Category Archives: Rstats

The Hiatus

Per ipsum sit scientia

When I originally started this blog in 2010 my intent was for this blog was to provide a different perspective into data, analytics, and the technologies evolving around it. Its been over a year since I last posted, not that I didn’t have topics, I drafted over 4 different posts, but I found the topic to be either cluttered by discussion or worse I wasn’t really providing any further insight.

Why the renewal now? First my exposure to a variety of organizations and deciphering the data problems each faced, has yielded a breadth of experience, engaging with or applying a breadth of technologies, both old and new, has given me subject matter worth writing about, and on a personal note I was given a finite period to enjoy the company of a long-time companion who had provided her unconditional support to me, I owed her beach and fetch time.

Observations and lessons learned;

An unwanted side-effect to complexity is failure. “Plan for it” is discussed, even documented, more often then not, its poorly implemented. Designing distributed computing systems is not easy, if anything you’ve introduced new problems to manage, the process of availability and consistency shouldn’t be in the list of new problems. I was taught a long time ago if its not stable, it won’t scale, and then forget adaptable.

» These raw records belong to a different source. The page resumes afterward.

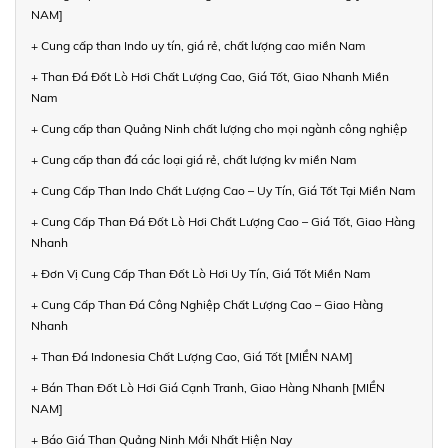
NAM]
+ Cung cấp than Indo uy tín, giá rẻ, chất lượng cao miền Nam
+ Than Đá Đốt Lò Hơi Chất Lượng Cao, Giá Tốt, Giao Nhanh Miền
Nam
+ Cung cấp than Quảng Ninh chất lượng cho mọi ngành công nghiệp
+ Cung cấp than đá các loại giá rẻ, chất lượng kv miền Nam
+ Cung Cấp Than Indo Chất Lượng Cao – Uy Tín, Giá Tốt Tại Miền Nam
+ Cung Cấp Than Đá Đốt Lò Hơi Chất Lượng Cao – Giá Tốt, Giao Hàng
Nhanh
+ Đơn Vị Cung Cấp Than Đốt Lò Hơi Uy Tín, Giá Tốt Miền Nam
+ Cung Cấp Than Đá Công Nghiệp Chất Lượng Cao – Giao Hàng
Nhanh
+ Than Đá Indonesia Chất Lượng Cao, Giá Tốt [MIỀN NAM]
+ Bán Than Đốt Lò Hơi Giá Cạnh Tranh, Giao Hàng Nhanh [MIỀN
NAM]
+ Báo Giá Than Quảng Ninh Mới Nhất Hiện Nay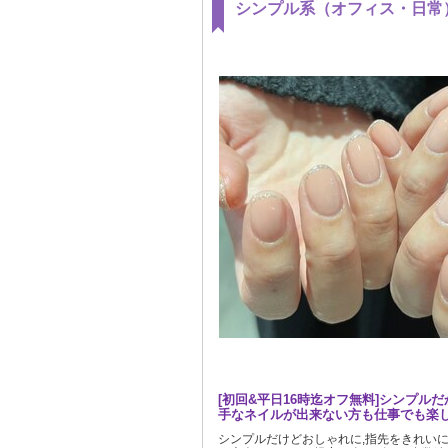
シンプル系（オフィス・日常
[初回&平日16時迄オフ無料]シンプル
手なネイルが出来ない方も仕事でも楽
シンプルだけどおしゃれに,指先をきれい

Code is now a commodity. Displaced by the consumerization of information, the emphasis shifiting to data re-use. Transportable, and assembled in most efficient technology, code is now this inter-changeable modal, no longer constraining the distribution or consumption of data.

The first month of the NBA/NHL?MLB season is irrelevant to most fans, as is TPC-H to anyone who actually analyzes data.

DataRefs is a more efficient join. Learned plenty with MongoDB

The cost/benefit that RStats + Python + Jruby + Amazon EMR has provided to a customer base is well immense.

Enterprise Software as it functions and behaves today, is a leading indicator that much of it requires a complete overall. Daily these on-premise applications continue to look tired, constraining organizations from growth.

SAP’s completeness of offering the most robust In-line analytical capabilities across line of business application offering, by far leads any other enterprise vendor. Driving efficiency into every part of the Supply Chain Management to Human capital management, complex algoritms to drive forecasting through to optimization, the embedded functional “intelligence”, delivers to business the right process to execute “competitive analytics”. What SAP hasn’t done well, the ability to execute or integrate these capabilities.

You keep using that word. I do not think it means what you think it means.“.

Advanced Analytics. These two words together, look weird, and make no sense. This was one topic I had started to write a long winded blog on, before stuff happened. For the most, its disappeared, for the better, really it just confused customers. Technologies used to execute many of these techniques/methods of statistical analysis, predictive analysis, data mining, and machine learning, has advanced in many ways. To categorize these techniques as advanced, made it sound like organizations were getting more now then in the past.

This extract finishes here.